Partiamo un po’ da lontano: come io vado in sala.
Vorrei dire di essere un critico d’essai, vorrei dire di
essere totalmente incorruttibile, vorrei essere una persona migliore anche, ma
al momento non lo sono affatto. Il mio problema è che mi faccio convincere
troppo facilmente: basta un trailer montato non dico bene, non dico
discretamente, va bene anche se è montato da cani, l’importante è che ci sia
una canzone in sottofondo che vada in crescendo e che esploda nel finale del
trailer, proprio quando appare il titolo del film.
NB: meglio una canzone anni ’60 ’70 ’80. Ma in verità in
verità vi dico: va bene anche la sigla dei Teletubbies, purché formenti.
NB: mia nonna - intorno all’anno 2000 - confondeva spesso
i Teletubbies con i Talebani.
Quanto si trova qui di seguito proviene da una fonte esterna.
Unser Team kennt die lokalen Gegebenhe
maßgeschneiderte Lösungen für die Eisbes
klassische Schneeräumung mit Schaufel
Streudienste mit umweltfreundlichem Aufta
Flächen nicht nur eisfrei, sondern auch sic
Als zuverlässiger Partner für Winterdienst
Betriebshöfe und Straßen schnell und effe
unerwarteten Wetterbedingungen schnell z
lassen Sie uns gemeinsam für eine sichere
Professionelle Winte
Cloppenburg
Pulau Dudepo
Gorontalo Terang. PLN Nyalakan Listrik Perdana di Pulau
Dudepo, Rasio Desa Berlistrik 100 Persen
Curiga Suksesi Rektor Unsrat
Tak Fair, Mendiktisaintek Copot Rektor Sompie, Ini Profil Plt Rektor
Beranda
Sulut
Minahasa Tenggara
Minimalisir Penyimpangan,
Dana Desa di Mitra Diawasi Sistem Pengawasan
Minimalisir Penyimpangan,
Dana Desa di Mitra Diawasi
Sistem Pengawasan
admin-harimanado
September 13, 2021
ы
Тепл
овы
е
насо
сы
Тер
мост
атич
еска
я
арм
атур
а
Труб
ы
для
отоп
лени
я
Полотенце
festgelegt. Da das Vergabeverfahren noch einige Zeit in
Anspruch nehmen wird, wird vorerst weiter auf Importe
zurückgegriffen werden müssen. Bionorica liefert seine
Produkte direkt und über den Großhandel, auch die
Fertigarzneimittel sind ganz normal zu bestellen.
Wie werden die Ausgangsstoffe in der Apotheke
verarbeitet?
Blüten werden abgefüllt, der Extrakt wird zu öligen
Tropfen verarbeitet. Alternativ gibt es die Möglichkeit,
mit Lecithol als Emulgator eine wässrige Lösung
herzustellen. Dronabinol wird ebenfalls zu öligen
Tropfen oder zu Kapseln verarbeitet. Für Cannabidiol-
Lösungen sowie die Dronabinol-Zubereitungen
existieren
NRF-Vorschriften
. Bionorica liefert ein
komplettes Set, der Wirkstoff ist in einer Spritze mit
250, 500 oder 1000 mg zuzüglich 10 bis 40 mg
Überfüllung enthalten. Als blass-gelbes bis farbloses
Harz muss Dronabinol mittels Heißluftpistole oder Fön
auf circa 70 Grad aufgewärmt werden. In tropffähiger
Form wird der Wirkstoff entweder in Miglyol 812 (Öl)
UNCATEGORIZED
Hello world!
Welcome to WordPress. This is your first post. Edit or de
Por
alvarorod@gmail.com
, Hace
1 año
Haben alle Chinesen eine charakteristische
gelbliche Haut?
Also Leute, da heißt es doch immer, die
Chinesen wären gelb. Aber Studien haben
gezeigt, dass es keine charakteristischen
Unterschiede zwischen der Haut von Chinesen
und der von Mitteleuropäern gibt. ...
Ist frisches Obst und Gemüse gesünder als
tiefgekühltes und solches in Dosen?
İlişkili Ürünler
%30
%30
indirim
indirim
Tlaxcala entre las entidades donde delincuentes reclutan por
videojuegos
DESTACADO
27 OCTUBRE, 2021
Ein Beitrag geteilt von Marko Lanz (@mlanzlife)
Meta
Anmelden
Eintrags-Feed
Tinkie Winkie che tira giù le Torri Gemelle con
un balletto dei suoi.
E quindi c’ho il fomento facile.
Ma torniamo al film di oggi: A star is born, esordio alla regia per il più amato dagli americani
Bradley Cooper, che mette un cappello mezzo country, imbraccia una chitarra che
palesemente non sa suonare e fa la parte del rocker/poeta maledetto. Al suo
fianco Lady Gaga in un ruolo ritagliato su misura per lei che riprende in parte
la sua storia personale.
A leggere la trama, sentire i pareri altrui, avevo
pensato sarei andato al cinema più per dovere di affermato blogger che per il
piacere della visione. Poi ho visto il trailer e mi si è aperto un mondo:
quando Lady Gaga entra sulla chitarra di Bradley Cooper non c’è n’è per
nessuno. E le immagini raccontano di due vite che si intrecciano con l’amore,
le difficoltà, la musica.
Poi ho visto il trailer e mi sono fomentato e poi sono
rimasto un po’ deluso. Perché non imparo mai?
A star is born
è un film molto americano, molto classico che cerca di rimodernare la storia
trita e ritrita dell’opera a cui si ispira, e ci riesce solo in parte. In generale
l’esperienza della visione in sala tocca dei picchi notevoli, ma è minata alla
base da una serie di problemi che presi singolarmente sembrano superabili, ma
che visti nel complesso rovinano in parte l’intera opera.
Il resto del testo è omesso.